Bientôt dégoûté « d’un travail si pénible, » et le trouvant « un peu fort pour un jeune homme, » du Fossé s’imagina que Dieu l’appelait à se faire religieux de saint Benoît, et partit pour Saint-Cyran. Notez ici comme la piété de ces honnêtes gens est vraiment dégagée de tout amour-propre, et comme, pour aller à Dieu, jamais, ils ne trangressent rien d’humain.
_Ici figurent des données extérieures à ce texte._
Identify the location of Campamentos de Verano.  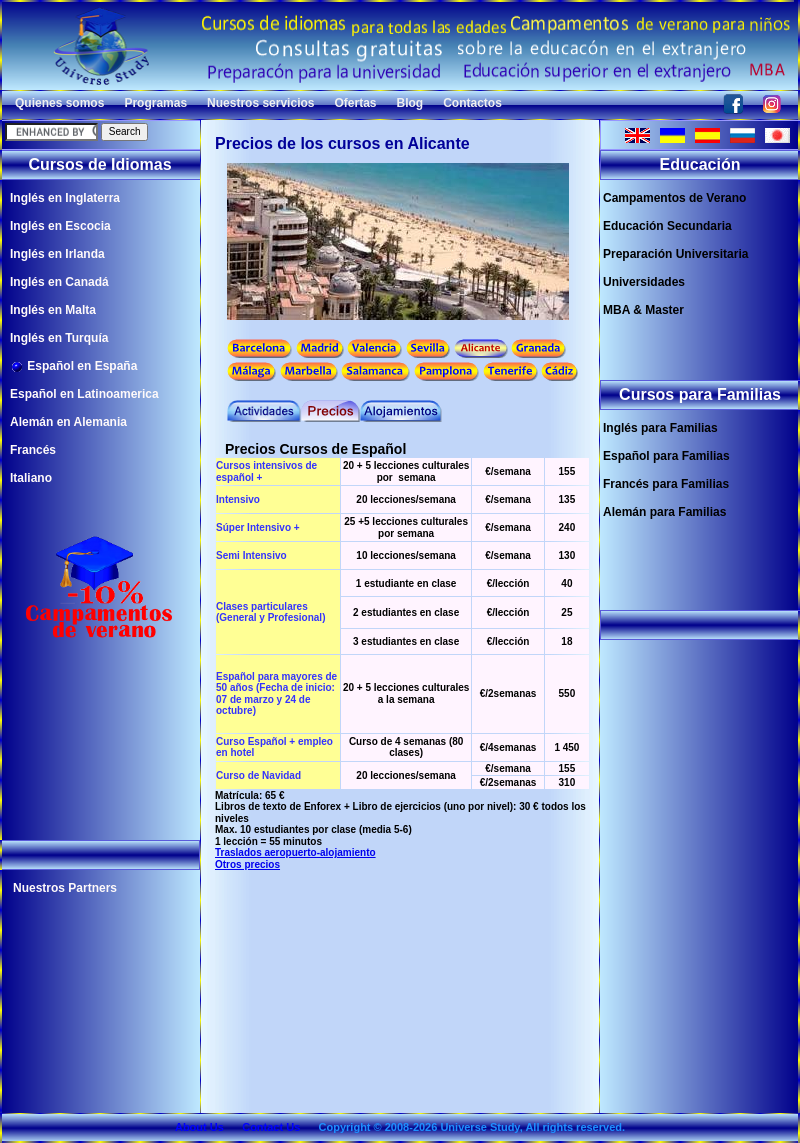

Du Fossé n’est pas sitôt arrivé à Saint-Cyran « qu’il commence à être tourmenté cruellement par le chagrin et l’ennui de s’être venu confiner en un tel lieu. » Croyez-vous qu’il balance ? A la vérité, pendant plusieurs jours, il « gagne sur lui d’étouffer le trouble de son esprit, » mais quand il voit clairement que « sa peine augmente de l’effort même qu’il fait contre soi, » c’est en vain que l’abbé de Saint-Cyran[1] essaie de le retenir et l’adjure, au nom de son salut éternel : du Fossé veut partir et il part. Et sa résolution prise, joyeux comme un écolier qui vient de secouer le joug, en attendant une occasion de quitter l’abbaye, le voilà qui excursionne dans les environs et s’en va visiter des forges de fer, « en une paroisse nommée Hazé, » étant de sa nature très curieux de toute sorte de choses, et voire un peu badaud. De même encore, quelques années plus tard, ce sera son père qui voudra qu’il choisisse un état et qui le poussera doucement vers celui de l’église et de la religion » : mais le père aura beau dire : du Fossé lui répondra qu’il est « persuadé qu’on peut bien travailler à son salut sans s’assujettir à d’autres règles que celles de l’Évangile et sans se lier par d’autres chaînes que les vœux de son baptême ; » et pas plus qu’il ne s’est fait moine, il ne voudra se faire prêtre. Il est dans le meilleur esprit de Port-Royal. Jamais nulle part on ne s’est fait un devoir plus impérieux qu’à Port-Royal de décourager les vocations douteuses, ni nulle part de soumettre les vocations les plus certaines au respect de la loi de nature. Quand la sœur de Pascal voulut entrer en religion, son père lui refusa son autorisation. Elle en écrivit à la mère Agnès : « Il ne faut plus penser, lui répondit l’honnête et grande abbesse, qu’à rendre vos devoirs à celui qui vous tient la place de Dieu[2]. » Et Jacqueline Pascal n’entra en religion qu’après la mort de son père. Voilà Port-Royal, et voilà le véritable esprit chrétien.

  1. M. de Barcos.
  2. Lettres de la mère Agnès, publiées par M. P. Faugère.